SQLServerCentral Article

Back Up Your Database With USB


I was recently tasked with engineering a new backup solution for our database server. I also needed to come up with a disaster recovery plan for the server. Due to limited funds, I wanted one solution to solve both tasks. Here is what I came up with

My server has 3 partitions, one for the operating system, one for log files, and one for data files. Connected to the server is a Maxtor 1 TB USB hard drive configured for RAID 1. This gives you 500GB of storage space.

I used Norton Ghost version 8 running off a Bart PE CD to image the operating system partition. Bart PE can be found here: http://www.nu2.nu/pebuilder/. Running Ghost off Bart PE is better for USB devices since Bart PE supports most USB drives without having to mess with a USB dos boot


Restoring the server via ghost is simple and fast. It takes less than 15 minutes to restore the server to a known good state from the image. This makes a catastrophic operating system failure almost painless.

Next I needed to solve the back up problem. I used a slightly modified version of the script found here:

http://www.sqlservercentral.com/scripts/viewscript.asp?scriptid=90 to do the backup. I defaulted the drive letter to my USB drive. I also modified the script to do incremental and differential backups.

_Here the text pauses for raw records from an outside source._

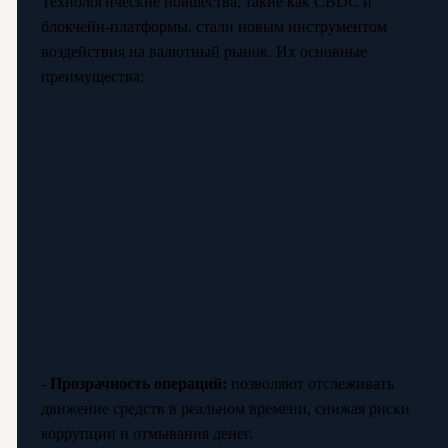
Технологические новшества, такие как CBDC и
блокчейн-платформы, стали новым инструментом
воздействия на валютный рынок. Их основные
преимущества:
-
Прозрачность операций:
позволяют отслеживать
движение средств в реальном времени, снижая риски
коррупции и отмывания денег.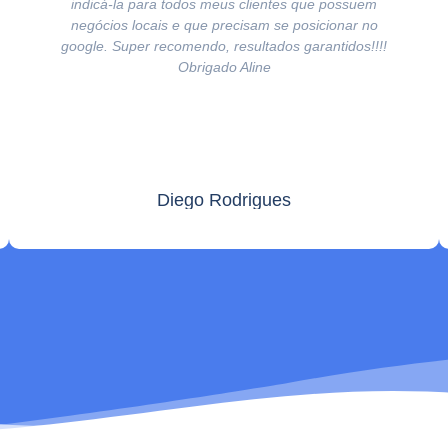
indicá-la para todos meus clientes que possuem
negócios locais e que precisam se posicionar no
google. Super recomendo, resultados garantidos!!!!
Obrigado Aline
Diego Rodrigues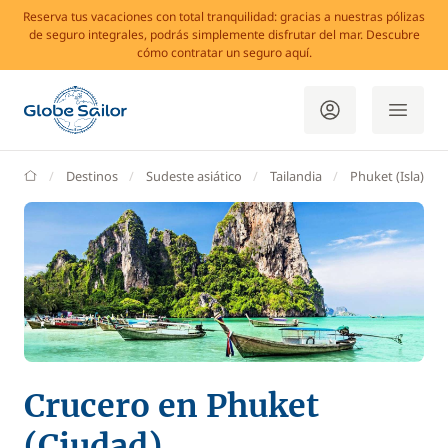
Reserva tus vacaciones con total tranquilidad: gracias a nuestras pólizas
de seguro integrales, podrás simplemente disfrutar del mar. Descubre
cómo contratar un seguro aquí.
GlobeSailor
Destinos
Sudeste asiático
Tailandia
Phuket (Isla)
Crucero en Phuket
(Ciudad)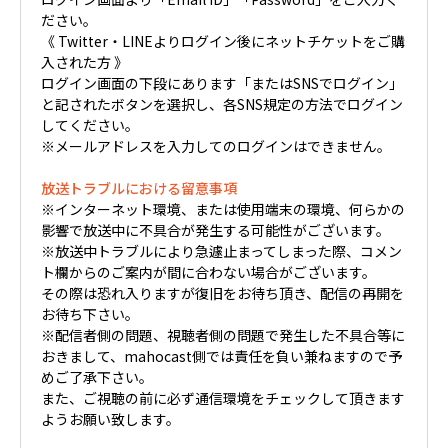
ださい。
《 Twitter・LINEよりログイン後にネットチケットをご購
入された方 》
ログイン画面の下段にあります「またはSNSでログイン」
と記されたボタンを選択し、各SNS規定の方法でログイン
してください。
※メールアドレスを入力してのログインはできません。
放送トラブルにおける留意事項
※インターネット環境、または使用端末の環境、何らかの
影響で放送中に不具合が発生する可能性がございます。
※放送中トラブルにより急遽止まってしまった際、コメン
ト欄からのご案内が間に合わない場合がございます。
その際は恐れ入りますが復旧をお待ち頂き、配信の再開を
お待ち下さい。
※配信者側の問題、視聴者側の問題で発生した不具合等に
おきまして、mahocast側では責任を負い兼ねますので予
めご了承下さい。
また、ご視聴の前に必ず通信環境をチェックして頂きます
ようお願い致します。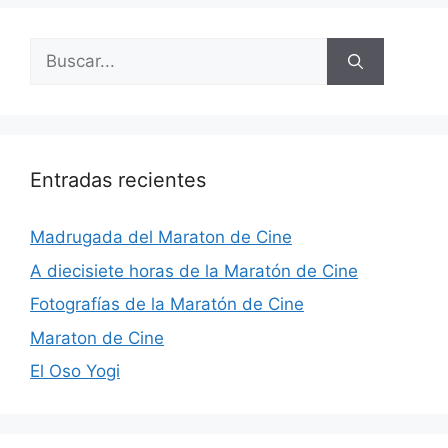
Buscar:
Entradas recientes
Madrugada del Maraton de Cine
A diecisiete horas de la Maratón de Cine
Fotografías de la Maratón de Cine
Maraton de Cine
El Oso Yogi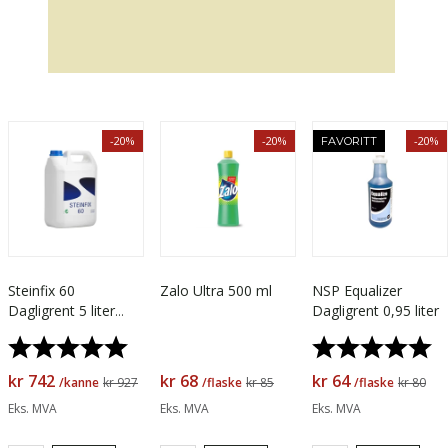
-20%
-20%
-20%
FAVORITT
Steinfix 60
Zalo Ultra 500 ml
NSP Equalizer
Dagligrent 5 liter
Dagligrent 0,95 liter
Svanemerket
Karakter:
5.0 av 5 mulige
Karakter:
5.
kr 742
kr 68
kr 64
/kanne
kr 927
/flaske
kr 85
/flaske
kr 80
Eks. MVA
Eks. MVA
Eks. MVA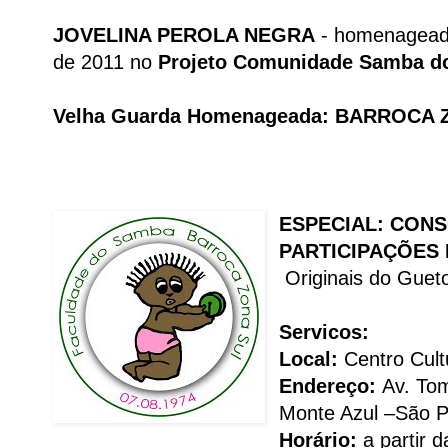
JOVELINA PEROLA NEGRA
- homenagead
de 2011 no
Projeto Comunidade Samba d
Velha Guarda Homenageada: BARROCA 
ESPECIAL:
CONS
PARTICIPAÇÕES 
Originais do Guet
Servicos:
Local:
Centro Cult
Endereço:
Av. To
Monte Azul –São 
Horário:
a partir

Then I scheduled a job to run the full backup SP every night. I also run Differential backups every 4 hours and incremental backups every hour. All of these backup go directly to the USB drive. Personally I prefer to

clean up the old backups my self. When you have 500GB of storage space, the drive doesn’t fill up very fast. I use windows explorer search function to find all files older than 1 month on the USB drive (except the ghost image) and delete them.

For long term storage, I burn a full backup to DVD once a month.

Pros and cons:

Cost – This system only cost $700 for the drive. Tape solutions would be 5 to 10 time as much. Both systems would require extra software for disaster recovery.

Performance – USB 2.0 can sustain 33Mb/s throughput. SDLT is a bit faster at 36Mb/s. SDLT can support compression.

Reliability – The Maxtor USB drive in RAID 1 should last 3 years without any problems. If a drive fails, there is redundancy. Tape drives require cleaning and tape changing. There are more moving parts and more possibility for failure. Tapes can also break, get lost or become unreadable.

Database size – This solution would only work well on smaller databases. If you had a 100GB database, you would only be able to store 5 copies on the hard drive.

Limited space – While 500Gb is a lot of room, if you needed more space you would have to change the RAID level to 0. Personally I wouldn’t use RAID 0 for a backup solution. With a tape solution, you can always buy more tapes.